[Required action] The line containing "PTE (672, 2288)" marks the start; please restate exactly that line and only the lines following it through the end of the material below.

----- Recorded data

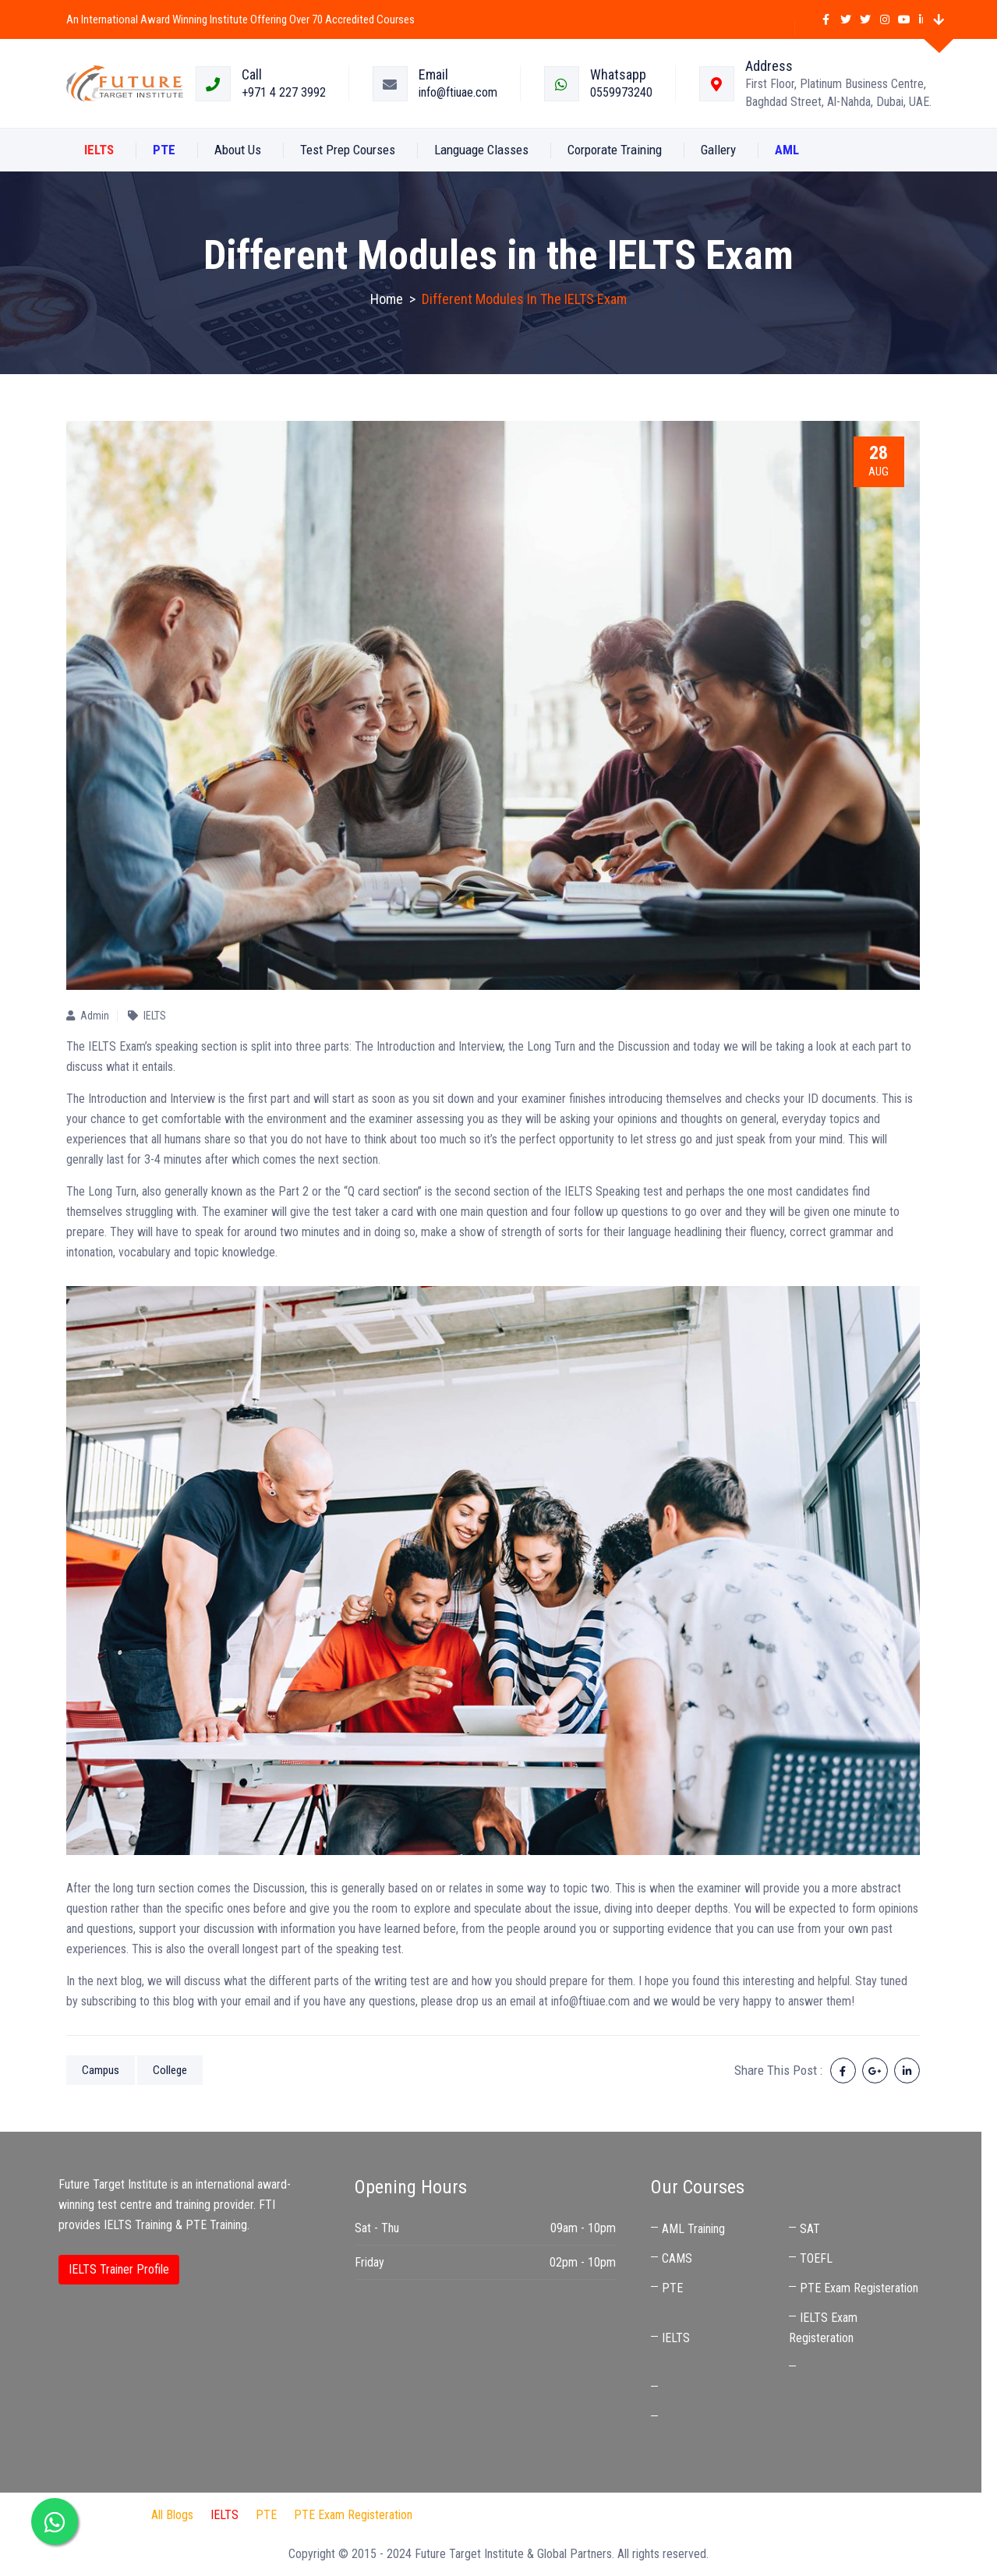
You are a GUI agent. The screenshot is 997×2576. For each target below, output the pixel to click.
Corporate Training (614, 149)
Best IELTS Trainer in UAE (783, 2514)
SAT (810, 2228)
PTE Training (216, 2224)
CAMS (677, 2258)
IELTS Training (138, 2224)
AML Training (693, 2228)
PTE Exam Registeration (859, 2288)
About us (237, 149)
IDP (500, 2514)
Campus (100, 2070)
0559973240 (621, 92)
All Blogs (172, 2514)
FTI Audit (452, 2514)
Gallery (718, 149)
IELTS (676, 2337)
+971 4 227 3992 (284, 92)
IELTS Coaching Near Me (722, 2387)
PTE (672, 2288)
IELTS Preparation (660, 2514)
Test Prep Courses (347, 149)
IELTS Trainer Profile (119, 2269)
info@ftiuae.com (458, 92)
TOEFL (816, 2258)
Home (386, 299)
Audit (586, 2514)
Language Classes (481, 149)
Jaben (542, 2514)
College (170, 2070)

----------

[Finished exercise]
PTE (672, 2288)
IELTS Preparation (660, 2514)
Test Prep Courses (347, 149)
IELTS Trainer Profile (119, 2269)
info@ftiuae.com (458, 92)
TOEFL (816, 2258)
Home (386, 299)
Audit (586, 2514)
Language Classes (481, 149)
Jaben (542, 2514)
College (170, 2070)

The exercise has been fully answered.